Os zumbidos cessam, os cães silenciam, mas aquela imagem permanece fixa em meus pensamentos. Os cabelos escuros e os lábios na cor de seriguela madura concentram todo o desejo em um único compartimento da minha memória. Suas mãos habilidosas, que dominam as telas e as cordas, também serpenteiam pelo meu corpo em pensamento, como a dança das víboras do deserto.

Aquele quarto, nunca antes visitado, soa-me familiar. Relembro, na memória, cada espaço, cada compartimento, cada obra inacabada que ainda aguarda a atenção da artista. Sinto-me como uma de suas telas, esperando pelo toque de suas mãos, seu olhar, seu pensamento. O espelho reflete a imagem dela, mas eu que vejo apegado aos desejos crus da humanidade.

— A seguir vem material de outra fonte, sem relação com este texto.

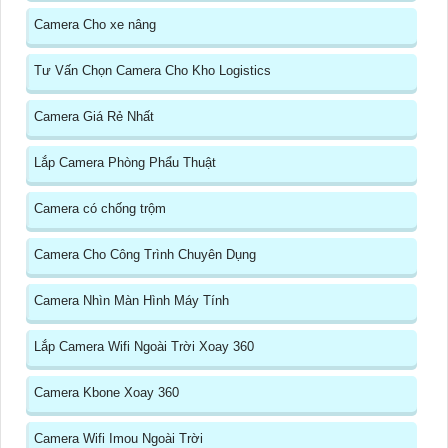
Camera Cho xe nâng
Tư Vấn Chọn Camera Cho Kho Logistics
Camera Giá Rẻ Nhất
Lắp Camera Phòng Phẩu Thuật
Camera có chống trộm
Camera Cho Công Trình Chuyên Dụng
Camera Nhìn Màn Hình Máy Tính
Lắp Camera Wifi Ngoài Trời Xoay 360
Camera Kbone Xoay 360
Camera Wifi Imou Ngoài Trời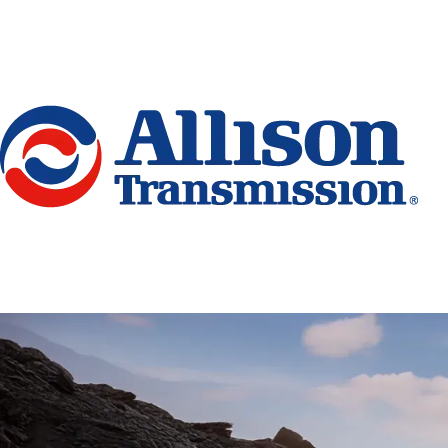
Go Home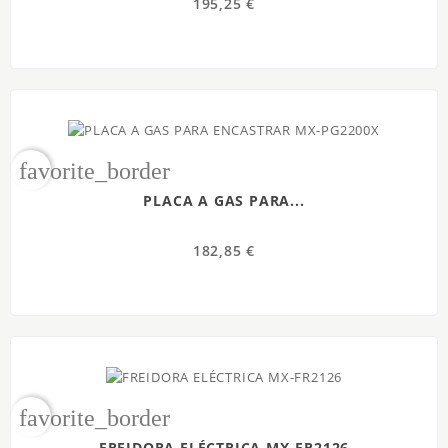
195,25 €
favorite_border
PLACA A GAS PARA...
182,85 €
favorite_border
FREIDORA ELÉCTRICA MX-FR2126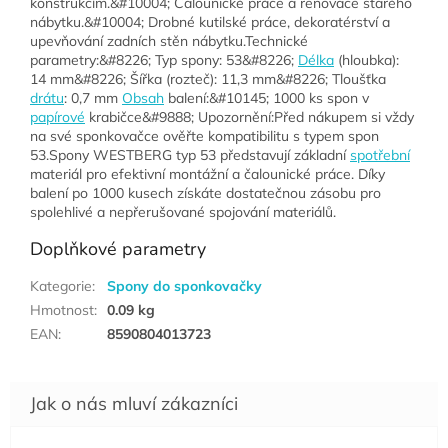
konstrukcím.&#10004; Čalounické práce a renovace starého
nábytku.&#10004; Drobné kutilské práce, dekoratérství a
upevňování zadních stěn nábytku.Technické
parametry:&#8226; Typ spony: 53&#8226;
Délka
(hloubka):
14 mm&#8226; Šířka (rozteč): 11,3 mm&#8226; Tloušťka
drátu
: 0,7 mm
Obsah
balení:&#10145; 1000 ks spon v
papírové
krabičce&#9888; Upozornění:Před nákupem si vždy
na své sponkovačce ověřte kompatibilitu s typem spon
53.Spony WESTBERG typ 53 představují základní
spotřební
materiál pro efektivní montážní a čalounické práce. Díky
balení po 1000 kusech získáte dostatečnou zásobu pro
spolehlivé a nepřerušované spojování materiálů.
Doplňkové parametry
Kategorie
:
Spony do sponkovačky
Hmotnost
:
0.09 kg
EAN
:
8590804013723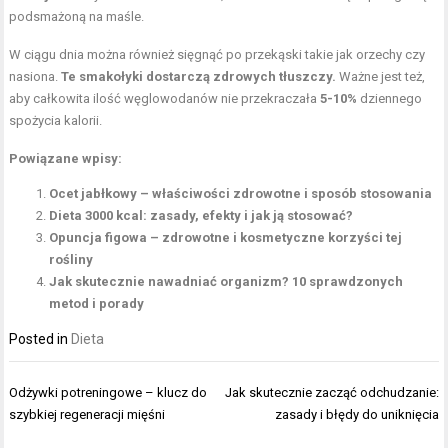
podsmażoną na maśle.
W ciągu dnia można również sięgnąć po przekąski takie jak orzechy czy
nasiona.
Te smakołyki dostarczą zdrowych tłuszczy.
Ważne jest też,
aby całkowita ilość węglowodanów nie przekraczała
5-10%
dziennego
spożycia kalorii.
Powiązane wpisy:
Ocet jabłkowy – właściwości zdrowotne i sposób stosowania
Dieta 3000 kcal: zasady, efekty i jak ją stosować?
Opuncja figowa – zdrowotne i kosmetyczne korzyści tej
rośliny
Jak skutecznie nawadniać organizm? 10 sprawdzonych
metod i porady
Posted in
Dieta
Nawigacja
Odżywki potreningowe – klucz do
Jak skutecznie zacząć odchudzanie:
wpisu
szybkiej regeneracji mięśni
zasady i błędy do uniknięcia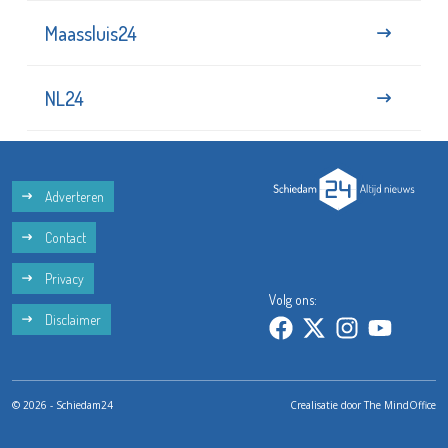
Maassluis24
NL24
Adverteren
Contact
Privacy
Volg ons:
Disclaimer
© 2026 - Schiedam24
Crealisatie door
The MindOffice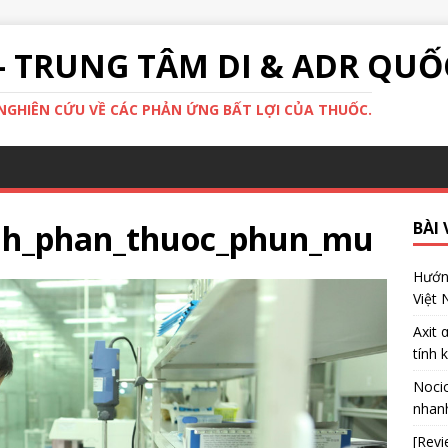
- TRUNG TÂM DI & ADR QUỐ
GHIÊN CỨU VỀ CÁC PHẢN ỨNG BẤT LỢI CỦA THUỐC.
nh_phan_thuoc_phun_mu
BÀI 
Hướng
Việt
Axit 
tính 
Nocic
nhanh
[Revi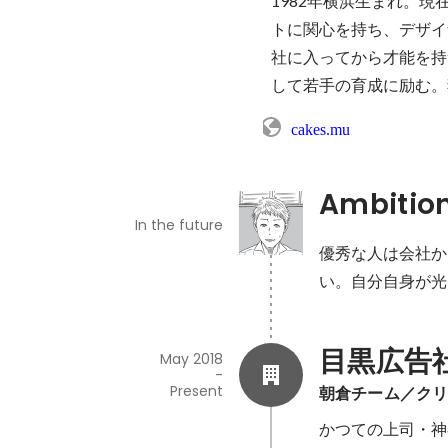
1982年横浜生まれ。
トに関心を持ち、デザイ
社に入ってから才能を持
して若手の育成に励む。
cakes.mu
Ambitio
In the future
優秀な人は会社か
い。自分自身が光
目黒広告
May 2018
-
Present
朝倉チーム／ク
かつての上司・神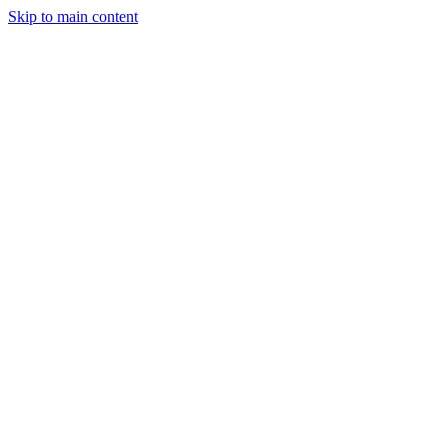
Skip to main content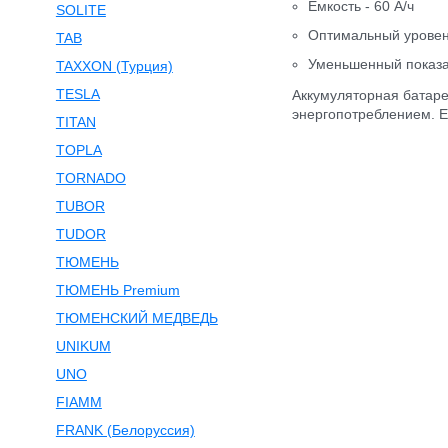
Емкость - 60 А/ч
SOLITE
Оптимальный уровен
TAB
Уменьшенный показа
TAXXON (Турция)
TESLA
Аккумуляторная батаре
энергопотреблением. E
TITAN
TOPLA
TORNADO
TUBOR
TUDOR
ТЮМЕНЬ
ТЮМЕНЬ Premium
ТЮМЕНСКИЙ МЕДВЕДЬ
UNIKUM
UNO
FIAMM
FRANK (Белоруссия)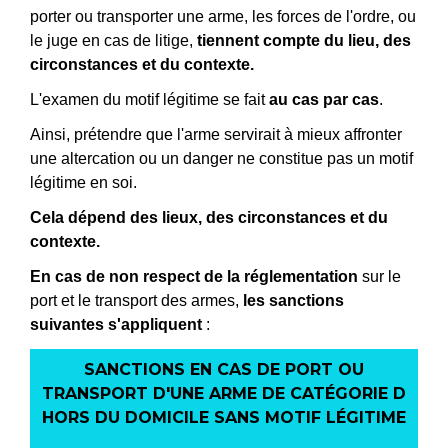
porter ou transporter une arme, les forces de l'ordre, ou
le juge en cas de litige,
tiennent compte du lieu, des
circonstances et du contexte.
L'examen du motif légitime se fait
au cas par cas
.
Ainsi, prétendre que l'arme servirait à mieux affronter
une altercation ou un danger ne constitue pas un motif
légitime en soi.
Cela dépend des lieux, des circonstances et du
contexte.
En cas de non respect de la réglementation
sur le
port et le transport des armes,
les sanctions
suivantes s'appliquent
:
SANCTIONS EN CAS DE PORT OU
TRANSPORT D'UNE ARME DE CATÉGORIE D
HORS DU DOMICILE SANS MOTIF LÉGITIME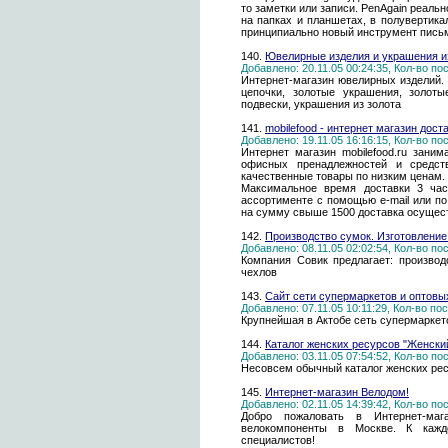
то заметки или записи. PenAgain реаль
на папках и планшетах, в полувертика
принципиально новый инструмент письм
140.
Ювелирные изделия и украшения и
Добавлено: 20.11.05 00:24:35, Кол-во п
Интернет-магазин ювелирных изделий. 
цепочки, золотые украшения, золоты
подвески, украшения из золота
141.
mobilefood - интернет магазин дост
Добавлено: 19.11.05 16:16:15, Кол-во п
Интернет магазин mobilefood.ru заним
офисных пренадлежностей и средст
качественные товары по низким ценам.
Максимальное время доставки 3 часа
ассортименте с помощью e-mail или по
на сумму свыше 1500 доставка осущест
142.
Производство сумок. Изготовлени
Добавлено: 08.11.05 02:02:54, Кол-во п
Компания Совик предлагает: производ
чехлов
143.
Сайт сети супермаркетов и оптовы
Добавлено: 07.11.05 10:11:29, Кол-во п
Крупнейшая в Актобе сеть супермаркет
144.
Каталог женских ресурсов "Женски
Добавлено: 03.11.05 07:54:52, Кол-во п
Несовсем обычный каталог женских ре
145.
Интернет-магазин Велодом!
Добавлено: 02.11.05 14:39:42, Кол-во п
Добро пожаловать в Интернет-м
велокомпоненты в Москве. К каждо
специалистов!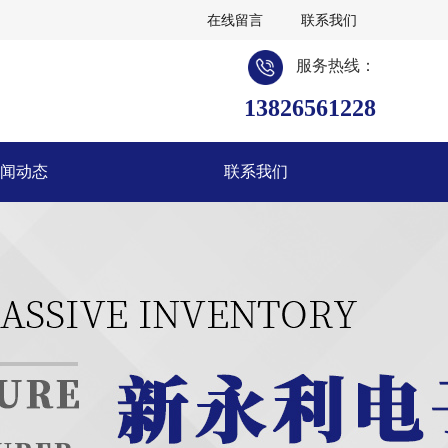
在线留言
联系我们
服务热线：
13826561228
闻动态
联系我们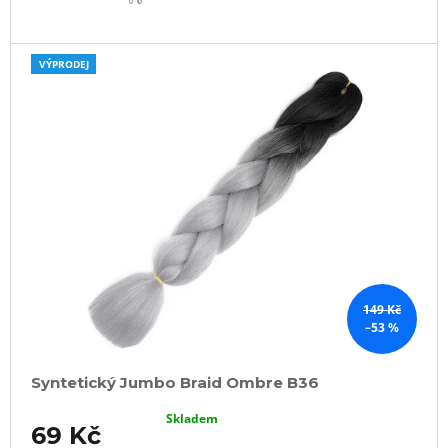
VÝPRODEJ
149 Kč
–53 %
Syntetický Jumbo Braid Ombre B36
Skladem
69 Kč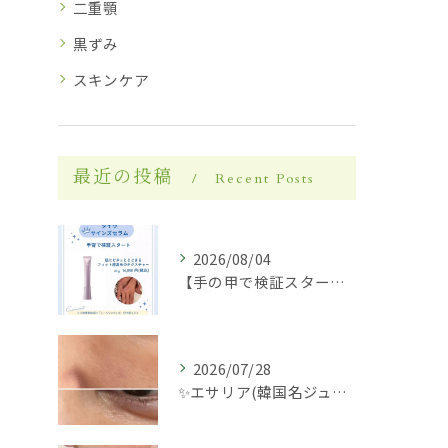
二重顎
黒ずみ
スキンケア
最近の投稿
Recent Posts
2026/08/04
【手の甲で検証スタート】✋✨
2026/07/28
✨エサリア(韓国名ジュブアセル)導入します✨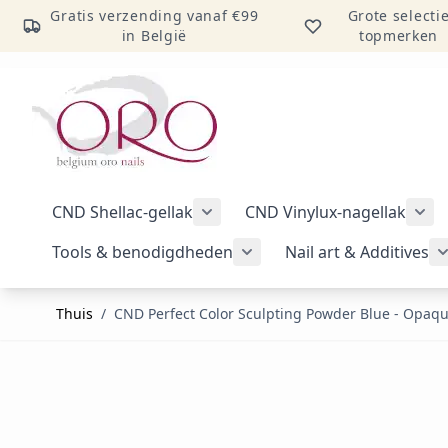
Gratis verzending vanaf €99
Grote selecti
in België
topmerken
Ga naar inhoud
CND Shellac-gellak
CND Vinylux-nagellak
Submenu voor categorie CND Sh
Sub
Tools & benodigdheden
Nail art & Additives
Submenu voor categorie 
Thuis
/
CND Perfect Color Sculpting Powder Blue - Opaq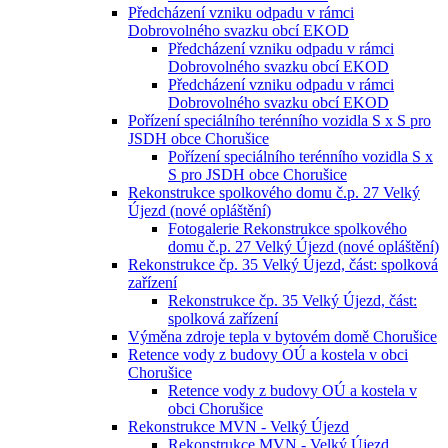
Předcházení vzniku odpadu v rámci
Dobrovolného svazku obcí EKOD
Předcházení vzniku odpadu v rámci
Dobrovolného svazku obcí EKOD
Předcházení vzniku odpadu v rámci
Dobrovolného svazku obcí EKOD
Pořízení speciálního terénního vozidla S x S pro
JSDH obce Chorušice
Pořízení speciálního terénního vozidla S x
S pro JSDH obce Chorušice
Rekonstrukce spolkového domu č.p. 27 Velký
Újezd (nové opláštění)
Fotogalerie Rekonstrukce spolkového
domu č.p. 27 Velký Újezd (nové opláštění)
Rekonstrukce čp. 35 Velký Újezd, část: spolková
zařízení
Rekonstrukce čp. 35 Velký Újezd, část:
spolková zařízení
Výměna zdroje tepla v bytovém domě Chorušice
Retence vody z budovy OÚ a kostela v obci
Chorušice
Retence vody z budovy OÚ a kostela v
obci Chorušice
Rekonstrukce MVN - Velký Újezd
Rekonstrukce MVN - Velký Újezd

Repasso cada imagem guardada na memória mais longínqua para compor os sons daquela canção. Mesclo os acordes de sua guitarra com os tons suaves e agudos de sua voz. O arrepio na pele traz à tona os sussurros propositadamente ditos próximos ao ouvido. As luzes melancólicas tingem de vida a cena, enquanto os realces da pele macia e desnuda, marcados pelas cicatrizes que conferem humanidade, completam o que componho.

As memórias antes dispersas se sobrepõem em camadas, e a obra vai sendo criada. Nela, a artista escreve suas letras, esculpidas nos detalhes conexos, dispostos em posições antagônicas, tocadas sobre as feridas que ainda cicatrizam em nossas peles.